Virtual Instance Performance Revisited

Virtualization, Fine, Well Sort Of? – Chapter 08

This is a revisited article, not because of a correction or change of view, but advance a topic that I have always indented to revisit, but never seemed to have time to do so, until now. A loyal reader of this blog reminded me of this fact recently, so I am honor bound to resolve the gap or lack of continued discussion on this topic. Oh, I am speaking of virtual instance performance of course, as the title notes. Unfortunately, virtual instance performance is a complex topic that gets into the swampy weeds full of tangles and hidden snags, faster than water and dirt make mud.

In part I of this topic, I discussed the context of performance, to which, Peer-to-Peer or Inter Virtual Instance Performance, which is what the host infrastructure reports. I will not rehash this topic here, but it is important to note that only the host infrastructure can accurately report virtual instance performance.
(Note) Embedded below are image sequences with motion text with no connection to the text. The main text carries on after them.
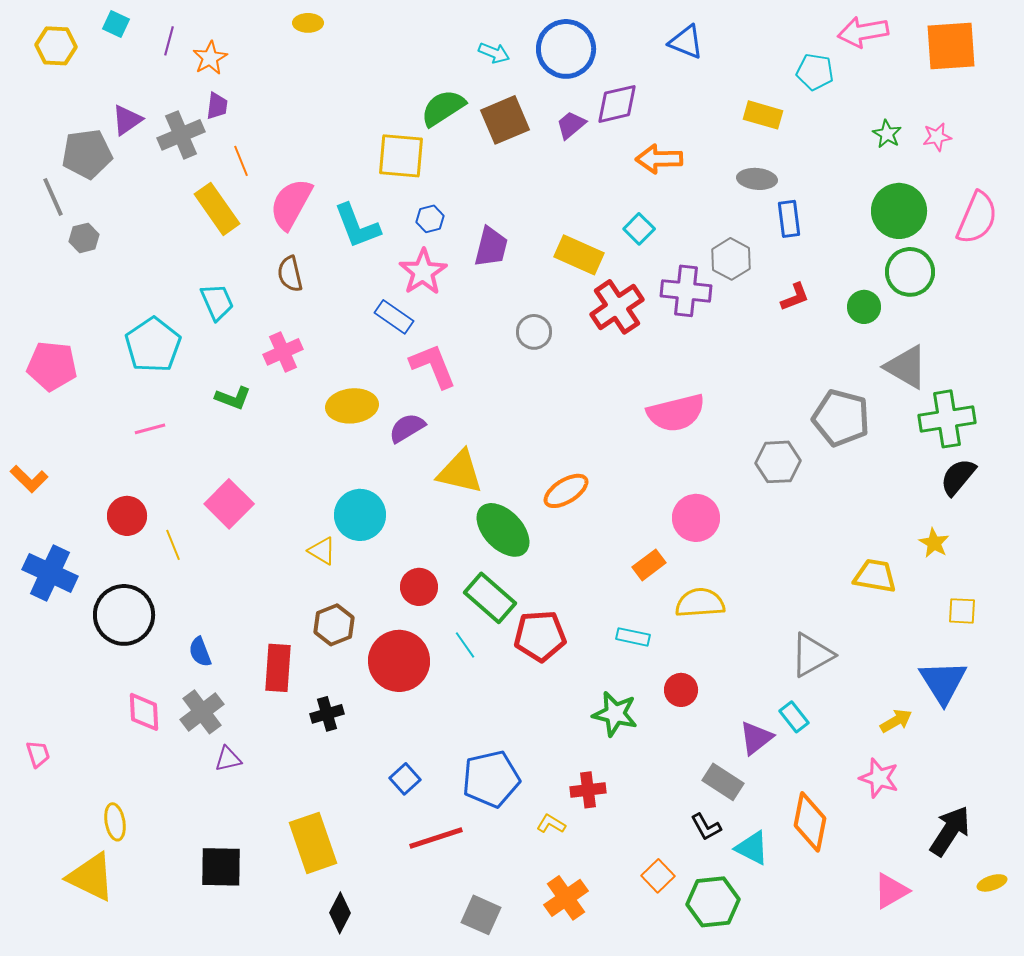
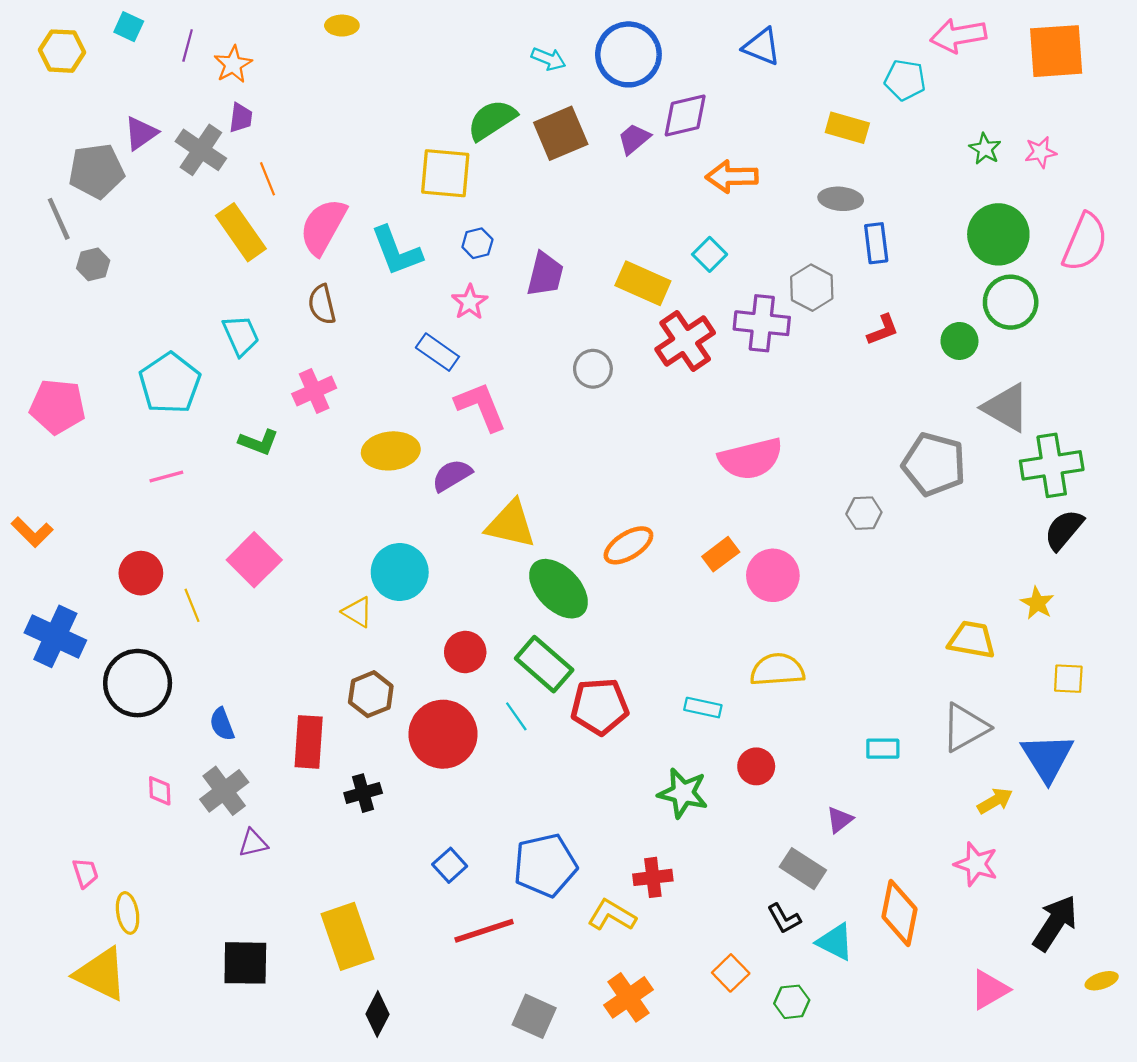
gray cross: (181, 135) -> (201, 150), turned -33
pink star: (423, 272) -> (470, 302), size x0.7
gray hexagon: (778, 462) -> (864, 513), size x0.7
orange rectangle: (649, 565) -> (721, 554), moved
gray triangle: (812, 655) -> (965, 728), moved
pink diamond: (144, 712) -> (160, 791), size x0.7
cyan rectangle: (794, 717) -> (883, 749), moved, turned -52
purple triangle: (756, 738) -> (840, 820), size x0.7
pink trapezoid: (38, 754) -> (85, 873), moved
yellow L-shape: (551, 824) -> (612, 915), size x1.5
green hexagon: (713, 902) -> (792, 1002), size x0.6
Also in part I of this topic I referenced, Host to Instance Performance, Host to Host Performance, and Host to Cluster Performance. Respectively I will summarize each concept, but for more detail, refer to part I of this topic. In brief, Host to Instance Performance, is overhead of the host or host impact to performance, what does your hardware and hypervisor cost in reference to performance. Whereas, Host to Host Performance is which host executes which virtual instances the best, all things beyond individual instance deltas being equal. Moreover, Host to Cluster Performance is one step short of cloud or grid computing modeling, focusing on which host in a given cluster is the most efficient given a known set of virtual instances. This is important, when you consider data center globalization, to which hosts should be consistent, and so should clusters of hosts, across different datacenters, for example.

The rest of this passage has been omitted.